“Farce”
Natascha Taslimi von NeBÖ hält das für eine Farce. „Die Milliarde verteilt sich auf fünf Jahre. Das sind 200 Millionen Euro pro Jahr. Allerdings bräuchte die Grundbildung die Milliarde pro Jahr und das Land, um bessere Rahmenbedingungen zu schaffen und die Qualität zu steigern.“ Noch schlimmer ist die Situation in der Steiermark, wo bereits Kindergärten schließen mussten.
2021 gab Wien fast eine Milliarde Euro für private und kommunale Kindergärten aus, fast 1 Prozent des BIP. Das Personal der Sprachhilfe werde von 200 auf 500 aufgestockt, teilte das Amt des zuständigen Regierungsrats Christoph Wiederkehr mit.
Mit einem Paket von 750 Millionen Euro öffnet Niederösterreich auch Kindergärten für Zweijährige, reduziert Gruppen und schafft eine kostenlose Morgenbetreuung für Kinder unter drei Jahren.
Obwohl die Politik mit Verbesserungen prahlt, spüren die Kindergärten die Auswirkungen noch nicht. Dies wird nicht nur von Pädagogen, sondern auch von Unterstützungsorganisationen hervorgehoben. Trotz der gestiegenen Teilnehmerzahlen ist die Personalausstattung „nicht ausreichend für ein chancengleiches und entwicklungsförderndes Umfeld“, sagt Elmar Walter, Generaldirektor der St. Nikolaus. Es ist nicht der große Wurf, wie er in den Medien dargestellt wird.
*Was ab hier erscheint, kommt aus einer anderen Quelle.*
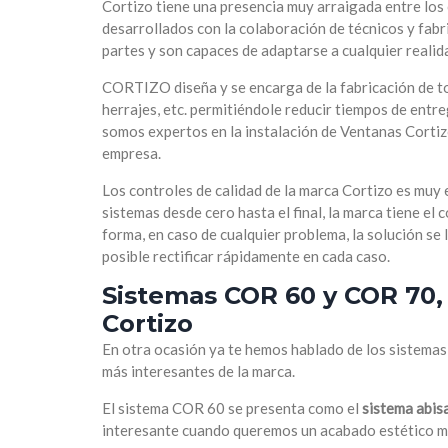
Cortizo tiene una presencia muy arraigada entre los 
desarrollados con la colaboración de técnicos y fab
partes y son capaces de adaptarse a cualquier realid
CORTIZO diseña y se encarga de la fabricación de to
herrajes, etc. permitiéndole reducir tiempos de entre
somos expertos en la instalación de Ventanas Cortiz
empresa.
Los controles de calidad de la marca Cortizo es muy e
sistemas desde cero hasta el final, la marca tiene el
forma, en caso de cualquier problema, la solución se
posible rectificar rápidamente en cada caso.
Sistemas COR 60 y COR 70,
Cortizo
En otra ocasión ya te hemos hablado de los sistema
más interesantes de la marca.
El sistema COR 60
se presenta como el
sistema abis
interesante cuando queremos un acabado estético mi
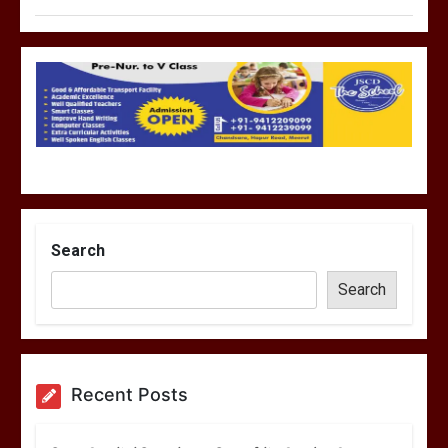
Search
Search
Recent Posts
Kleinere Gruppen werden dringend benötigt. „Wir wissen von den Mitarbeitern, dass viele Kinder viel mehr Unterstützung in ihrer Entwicklung brauchen würden“, sagt sie. Auch KIWI – Children in Vienna spricht von der aktuellen Personalsituation als „Herausforderung“. Seit Jahren muss man mit der sogenannten Toleranz agieren.
Lediglich bei der MA 10, Trägerin kommunaler Kindergärten, sieht es etwas anders aus. Es fehle an Fachkräften und die Arbeit in der Kita sei „anstrengend“, aber auch „bereichernd“.
Das muss nun auch die Imagekampagne der Stadt beweisen.